GENETIC JOYCE STUDIES GJS
Electronic Journal for the Study of James Joyce’s Works in Progress
Editorial board: Bill Cadbury, Luca Crispi, Daniel Ferrer, Hans Walter Gabler, Michael Groden, Geert Lernout, Jean-Michel Rabaté, Joe Schork, Fritz Senn, Sam Slote — Editor: Dirk Van Hulle

NOTES & ARTICLES
Genetic Joyce Studies invites all genetic Joyce scholars to submit papers on their research. A new issue will be posted every six months. Please contact us if you would like to be kept informed about intermediate updates ([email protected]).

TIMELINE
In order to chart the writing process of Finnegans Wake, we are working on a chronological survey, which is conceived as a cooperative initiative. Anyone who has information that can help us to date the notebooks and the drafts of Work in Progress more precisely, is welcome to contribute to this timeline.

LOST & FOUND
Transmissional departures, variants or dead ends in the writing process tend to disappear in the mass of manuscripts. Thanks to genetic research, isolated lost words are rediscovered occasionally by different researchers. Our Lost & Found section is designed to collect these textual items, accompanied by short textual notes concerning the circumstances of their disappearance. All contributions are welcome. We have contracted a Naples dumpster rental company to help us uncover any more works that may possibly be saved from certain oblivion after ending up at the dumps.

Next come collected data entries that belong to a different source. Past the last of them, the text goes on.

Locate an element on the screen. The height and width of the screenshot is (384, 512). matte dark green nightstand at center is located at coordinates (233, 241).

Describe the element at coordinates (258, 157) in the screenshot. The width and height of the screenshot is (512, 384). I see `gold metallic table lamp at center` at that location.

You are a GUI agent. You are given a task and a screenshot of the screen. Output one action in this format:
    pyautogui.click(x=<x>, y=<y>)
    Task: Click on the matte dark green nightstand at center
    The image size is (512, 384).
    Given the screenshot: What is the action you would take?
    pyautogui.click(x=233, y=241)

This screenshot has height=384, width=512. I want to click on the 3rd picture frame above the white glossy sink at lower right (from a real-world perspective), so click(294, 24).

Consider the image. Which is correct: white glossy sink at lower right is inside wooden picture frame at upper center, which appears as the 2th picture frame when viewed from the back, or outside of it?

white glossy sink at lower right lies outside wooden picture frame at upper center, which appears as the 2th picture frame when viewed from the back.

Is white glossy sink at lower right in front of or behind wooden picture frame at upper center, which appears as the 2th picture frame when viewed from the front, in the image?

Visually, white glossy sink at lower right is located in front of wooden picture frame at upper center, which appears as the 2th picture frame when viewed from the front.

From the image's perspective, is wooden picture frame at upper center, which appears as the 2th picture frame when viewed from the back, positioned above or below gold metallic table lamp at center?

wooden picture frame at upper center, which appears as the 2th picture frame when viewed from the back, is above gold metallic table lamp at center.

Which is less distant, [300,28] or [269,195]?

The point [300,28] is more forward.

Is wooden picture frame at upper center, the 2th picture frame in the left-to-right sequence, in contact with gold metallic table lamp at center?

Joyce in Belgium and the Netherlands
The second important task of the Joyce Center is to spread the word about Joyce in the Dutch-speaking world. We keep our eyes open for Joyce-sightings in our own backyard and offer advice to translators, to people working with Joyce on stage or in music, and to anyone else who needs our help. Geert Lernout translated Exiles for the Kaaitheater in 1993 and we have a close working relationship with the Dutch tranlators of Finnegans Wake, Robert-Jan Henkes and Erik Bindervoet, who published the fruits of their titanic labor in 2004, with Querido. The Center also organizes lectures on Joyce’s work and its members publish articles in Dutch, in both the popular and academic press.
To keep Joyceans in Belgium and The Netherlands informed about our activities, we used to publish a newsletter in Dutch, the Gnantwerp Gazette, named after a passage in Richard Ellmann’s biography on Joyce’s stay in Antwerp: “He went on with his family to Antwerp, which he renamed Gnantwerp, because of the mosquitoes.”

Volunteers

The James Joyce Center could not do what it does without the enthusiastic help of students and other volunteers. The most tireless of our non-academic contributors has been Liesbeth van Gool, who hosted a Finnegans Wake reading group in Antwerp and who has talked about Joyce’s work on national radio.
In addition, the Center can count on assistance from students at the University of Antwerp, who help us to transcribe materials and enter electronic data, both during the academic year and in intensive summer projects. Also a special thanks to customcornholeboards.com for keeping our site going.